(Beginning of DATA SHOWN)
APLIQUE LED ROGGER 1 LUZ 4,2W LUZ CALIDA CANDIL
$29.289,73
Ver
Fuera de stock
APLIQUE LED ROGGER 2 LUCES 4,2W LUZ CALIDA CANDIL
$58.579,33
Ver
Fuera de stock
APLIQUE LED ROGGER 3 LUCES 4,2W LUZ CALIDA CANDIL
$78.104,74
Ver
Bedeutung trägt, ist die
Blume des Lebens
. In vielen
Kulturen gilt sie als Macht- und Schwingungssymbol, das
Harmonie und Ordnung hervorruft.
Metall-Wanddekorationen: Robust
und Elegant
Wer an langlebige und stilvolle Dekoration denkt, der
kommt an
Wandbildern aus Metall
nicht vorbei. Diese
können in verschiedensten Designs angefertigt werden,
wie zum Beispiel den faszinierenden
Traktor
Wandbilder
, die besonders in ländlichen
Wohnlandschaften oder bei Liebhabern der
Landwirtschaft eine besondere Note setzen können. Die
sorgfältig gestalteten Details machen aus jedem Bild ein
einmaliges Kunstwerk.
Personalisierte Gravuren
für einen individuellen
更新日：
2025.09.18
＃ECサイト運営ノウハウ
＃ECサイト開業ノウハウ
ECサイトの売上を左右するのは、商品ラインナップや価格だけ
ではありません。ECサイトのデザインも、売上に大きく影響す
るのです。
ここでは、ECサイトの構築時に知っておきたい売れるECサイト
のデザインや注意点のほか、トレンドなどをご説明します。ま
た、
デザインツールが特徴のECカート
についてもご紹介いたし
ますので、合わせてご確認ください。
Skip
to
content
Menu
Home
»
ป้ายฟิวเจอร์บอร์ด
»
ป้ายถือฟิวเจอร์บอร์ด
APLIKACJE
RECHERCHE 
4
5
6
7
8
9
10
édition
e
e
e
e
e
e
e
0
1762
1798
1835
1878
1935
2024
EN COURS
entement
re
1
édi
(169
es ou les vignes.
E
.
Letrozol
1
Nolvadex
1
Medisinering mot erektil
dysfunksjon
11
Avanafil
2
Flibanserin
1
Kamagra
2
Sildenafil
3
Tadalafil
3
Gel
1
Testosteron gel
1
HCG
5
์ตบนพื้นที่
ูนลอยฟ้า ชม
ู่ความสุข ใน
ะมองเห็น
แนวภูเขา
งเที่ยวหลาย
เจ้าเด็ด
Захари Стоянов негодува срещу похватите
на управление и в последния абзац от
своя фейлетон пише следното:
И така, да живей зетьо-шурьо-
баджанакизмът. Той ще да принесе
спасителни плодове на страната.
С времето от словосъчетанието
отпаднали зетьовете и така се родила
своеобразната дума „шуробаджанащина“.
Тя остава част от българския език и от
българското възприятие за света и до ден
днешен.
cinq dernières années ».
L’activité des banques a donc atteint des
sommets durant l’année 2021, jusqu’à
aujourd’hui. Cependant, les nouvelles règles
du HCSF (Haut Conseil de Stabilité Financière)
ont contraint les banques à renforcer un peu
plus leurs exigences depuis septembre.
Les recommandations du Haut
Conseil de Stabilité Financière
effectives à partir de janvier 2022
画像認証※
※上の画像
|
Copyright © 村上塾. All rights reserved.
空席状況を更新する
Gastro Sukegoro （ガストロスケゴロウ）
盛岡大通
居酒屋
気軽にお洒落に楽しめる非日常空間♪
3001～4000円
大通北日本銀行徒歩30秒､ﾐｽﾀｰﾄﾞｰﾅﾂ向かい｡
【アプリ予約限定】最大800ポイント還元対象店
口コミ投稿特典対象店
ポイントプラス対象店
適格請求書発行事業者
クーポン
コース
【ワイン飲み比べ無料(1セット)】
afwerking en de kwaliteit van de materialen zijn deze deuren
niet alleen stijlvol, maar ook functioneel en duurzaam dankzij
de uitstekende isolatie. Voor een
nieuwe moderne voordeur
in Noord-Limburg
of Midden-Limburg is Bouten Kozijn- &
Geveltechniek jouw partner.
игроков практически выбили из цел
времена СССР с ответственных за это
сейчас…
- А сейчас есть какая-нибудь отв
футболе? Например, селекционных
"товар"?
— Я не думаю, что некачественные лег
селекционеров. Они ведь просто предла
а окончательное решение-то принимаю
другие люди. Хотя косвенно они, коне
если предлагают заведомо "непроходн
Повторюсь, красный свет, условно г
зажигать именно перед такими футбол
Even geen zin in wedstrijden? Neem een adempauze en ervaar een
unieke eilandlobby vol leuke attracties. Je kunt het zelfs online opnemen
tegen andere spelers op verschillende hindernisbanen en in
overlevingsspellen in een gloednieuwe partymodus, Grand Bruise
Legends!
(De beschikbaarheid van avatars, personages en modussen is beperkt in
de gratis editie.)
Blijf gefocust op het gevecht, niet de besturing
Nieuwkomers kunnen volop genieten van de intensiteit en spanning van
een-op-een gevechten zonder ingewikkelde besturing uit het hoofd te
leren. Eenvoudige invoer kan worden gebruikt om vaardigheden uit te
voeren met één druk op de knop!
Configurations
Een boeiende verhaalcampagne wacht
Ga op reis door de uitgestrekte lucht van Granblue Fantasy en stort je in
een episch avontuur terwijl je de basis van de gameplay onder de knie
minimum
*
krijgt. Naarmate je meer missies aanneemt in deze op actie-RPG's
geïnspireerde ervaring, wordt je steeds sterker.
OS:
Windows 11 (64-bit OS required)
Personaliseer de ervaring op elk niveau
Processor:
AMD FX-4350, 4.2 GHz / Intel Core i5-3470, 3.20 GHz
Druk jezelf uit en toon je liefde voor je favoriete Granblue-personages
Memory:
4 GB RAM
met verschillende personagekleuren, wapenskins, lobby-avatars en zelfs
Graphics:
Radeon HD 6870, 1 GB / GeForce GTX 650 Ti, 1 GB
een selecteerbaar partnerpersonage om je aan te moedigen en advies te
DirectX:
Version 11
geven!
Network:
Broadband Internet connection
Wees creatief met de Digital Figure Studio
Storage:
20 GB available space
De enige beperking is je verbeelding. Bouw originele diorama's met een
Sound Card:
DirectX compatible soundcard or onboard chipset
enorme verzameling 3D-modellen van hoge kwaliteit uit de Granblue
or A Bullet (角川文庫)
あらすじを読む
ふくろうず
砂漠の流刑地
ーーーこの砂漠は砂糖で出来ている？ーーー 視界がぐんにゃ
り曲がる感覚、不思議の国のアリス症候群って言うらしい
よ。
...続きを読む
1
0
(End of DATA SHOWN)
Pull every line containing "Financière" from the data.

du HCSF (Haut Conseil de Stabilité Financière)
Conseil de Stabilité Financière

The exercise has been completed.